This repository contains the PyTorch code for our ICCV 2025 paper and the associated datasets:
Switch-a-View: Few-Shot View Selection Learned from Unlabeled In-the-wild Videos
Sagnik Majumder, Tushar Nagarajan, Ziad Al-Halah, Kristen Grauman
Project website: https://vision.cs.utexas.edu/projects/switch-a-view/
We introduce Switch-a-View, a model that learns to automatically select the viewpoint to display at each timepoint when creating a how-to video. The key insight of our approach is how to train such a model from unlabeled--but human-edited--video samples. We pose a pretext task that pseudo-labels segments in the training videos for their primary viewpoint (egocentric or exocentric), and then discovers the patterns between those view-switch moments on the one hand and the visual and spoken content in the how-to video on the other hand. Armed with this predictor, our model then takes an unseen multi-view video as input and orchestrates which viewpoint should be displayed when, even when such settings come with limited labels. We demonstrate our idea on a variety of real-world videos from HowTo100M and Ego-Exo4D and rigorously validate its advantages.
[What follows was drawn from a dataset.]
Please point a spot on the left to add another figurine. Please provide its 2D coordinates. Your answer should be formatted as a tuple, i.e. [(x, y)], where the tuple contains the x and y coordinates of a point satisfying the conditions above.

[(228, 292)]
- Upload and share HT100M videos
This code has been tested with python 3.9.18 with torch 2.2.2+cu121 and torchvision 0.17.2+cu121. Additional python package requirements are available in requirements.txt.
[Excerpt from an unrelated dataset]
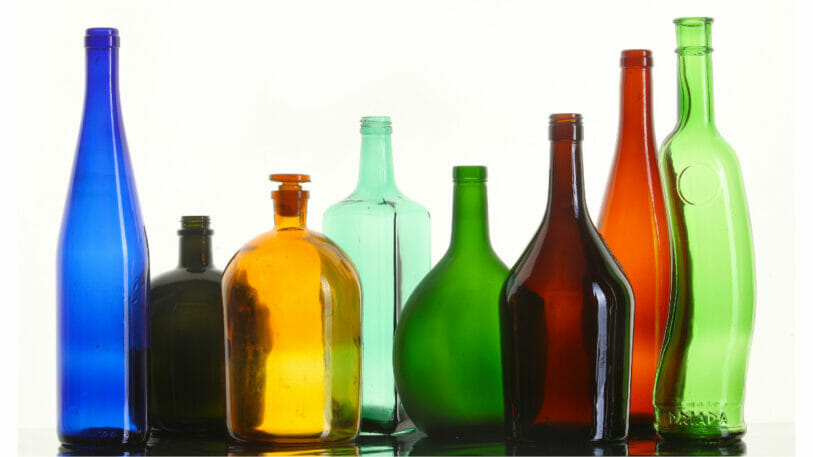 Where is `bottles`? bottles is located at coordinates (100, 283), (188, 308), (300, 302), (383, 233), (468, 274), (546, 277), (631, 216), (716, 228).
Install the remaining dependencies either by
pip3 install -r requirements.txt
or by parsing requirements.txt to get the names and versions of individual dependencies and install them individually.
Download all data from this link and this link under the project root. Upon successful download, you should have a directory named data and a file named data-part2.tar.gz.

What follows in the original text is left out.